What sort of cumbrous and unmanageable machine, Sam Weller imagined a habeas–corpus to be, does not appear; for Perker, at that moment, walked up and took Mr. Pickwick away.

The usual forms having been gone through, the body of Samuel Pickwick was soon afterwards confided to the custody of the tipstaff, to be by him taken to the warden of the Fleet Prison, and there detained until the amount of the damages and costs in the action of Bardell against Pickwick was fully paid and satisfied.

‘And that,’ said Mr. Pickwick, laughing, ‘will be a very long time. Sam, call another hackney–coach. Perker, my dear friend, good–bye.’

‘I shall go with you, and see you safe there,’ said Perker.

‘Indeed,’ replied Mr. Pickwick, ‘I would rather go without any other attendant than Sam. As soon as I get settled, I will write and let you know, and I shall expect you immediately. Until then, good–bye.’

As Mr. Pickwick said this, he got into the coach which had by this time arrived, followed by the tipstaff. Sam having stationed himself on the box, it rolled away.

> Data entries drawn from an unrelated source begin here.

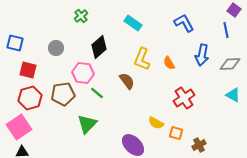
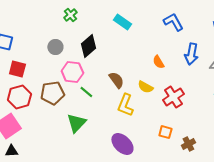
gray circle: (56, 48) -> (55, 47), moved
yellow L-shape: (142, 59) -> (125, 105), moved
yellow semicircle: (156, 123) -> (145, 87), moved

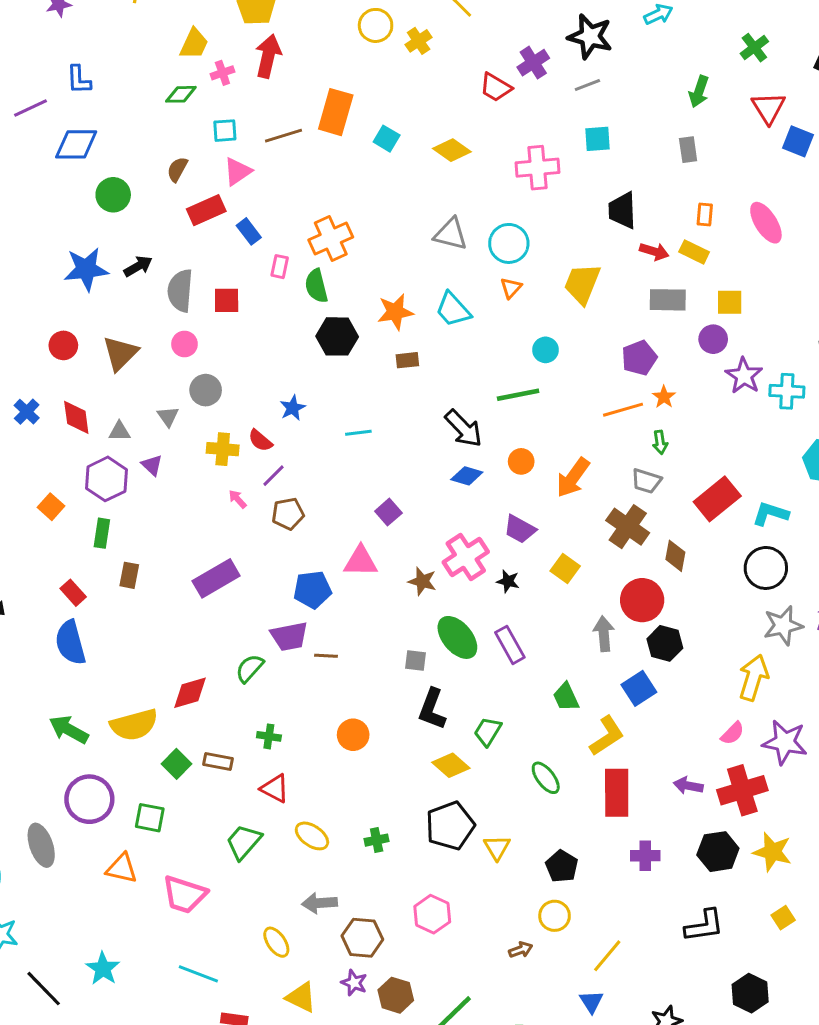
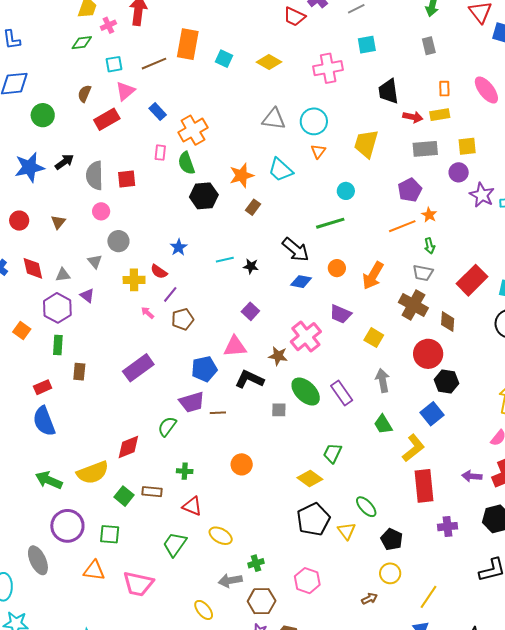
blue rectangle: (249, 231) -> (158, 112), moved
yellow rectangle: (694, 252) -> (440, 115), turned -30
brown triangle: (120, 353) -> (58, 222), size x0.6
brown rectangle: (407, 360) -> (253, 207), turned -42
black star: (508, 581) -> (251, 266), moved
red rectangle: (73, 593) -> (43, 387), turned -66
gray arrow: (604, 634) -> (382, 380), moved
black L-shape: (432, 709) -> (249, 379), moved, turned 100
green ellipse: (546, 778) -> (366, 507), moved
green cross: (377, 840) -> (256, 563), moved

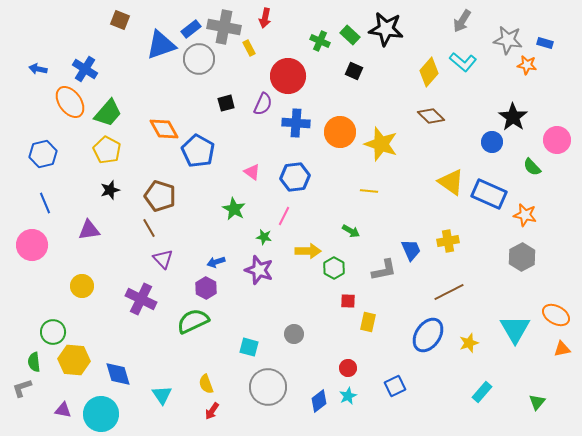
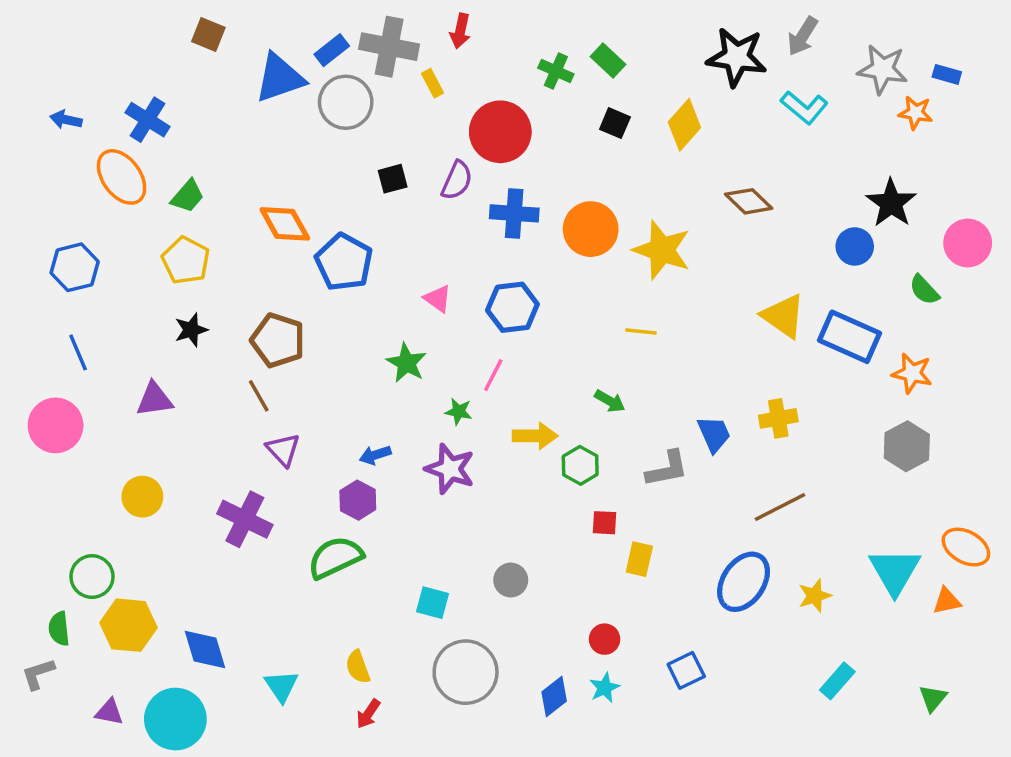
black star: (386, 29) -> (737, 57), moved
yellow diamond: (429, 72) -> (684, 125), moved
green trapezoid: (108, 113) -> (188, 196), size x0.7
orange triangle: (562, 349) -> (947, 601), moved

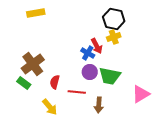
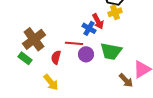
purple circle: (90, 72) -> (86, 54), moved
red line: (77, 92) -> (74, 43), moved
brown arrow: (99, 105) -> (126, 80), moved, turned -49

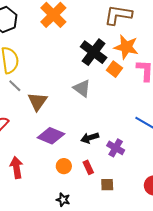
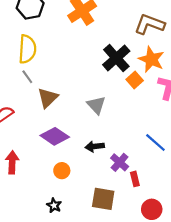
gray triangle: (82, 88) -> (96, 105), moved
red rectangle: (88, 167) -> (135, 179), moved
brown square: (107, 185) -> (103, 199), size x1.6

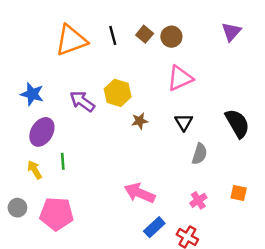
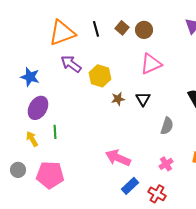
purple arrow: (82, 101) -> (71, 64), moved
black triangle: (184, 122) -> (143, 99), moved

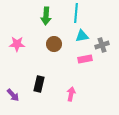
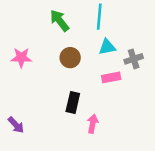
green arrow: (46, 16) -> (60, 21), turned 138
black rectangle: (39, 84) -> (73, 103), moved

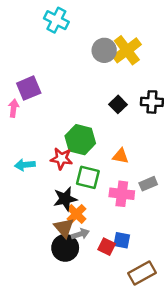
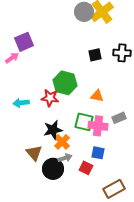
black square: (118, 104) -> (95, 55), turned 32
pink arrow: (14, 108) -> (12, 58), turned 48
green square: (88, 177) -> (84, 122), moved
brown triangle: (64, 228) -> (34, 153), moved
blue square: (122, 240) -> (98, 153), moved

‘A most extraordinary man that!’ said Perker, as he stopped to pull on his gloves.

‘What a bankrupt he’d make, Sir,’ observed Mr. Lowten, who was standing near. ‘How he would bother the commissioners! He’d set ’em at defiance if they talked of committing him, Sir.’

The attorney did not appear very much delighted with his clerk’s professional estimate of Mr. Pickwick’s character, for he walked away without deigning any reply.

The hackney–coach jolted along Fleet Street, as hackney–coaches usually do. The horses ‘went better’, the driver said, when they had anything before them (they must have gone at a most extraordinary pace when there was nothing), and so the vehicle kept behind a cart; when the cart stopped, it stopped; and when the cart went on again, it did the same. Mr. Pickwick sat opposite the tipstaff; and the tipstaff sat with his hat between his knees, whistling a tune, and looking out of the coach window.

Time performs wonders. By the powerful old gentleman’s aid, even a hackney–coach gets over half a mile of ground. They stopped at length, and Mr. Pickwick alighted at the gate of the Fleet.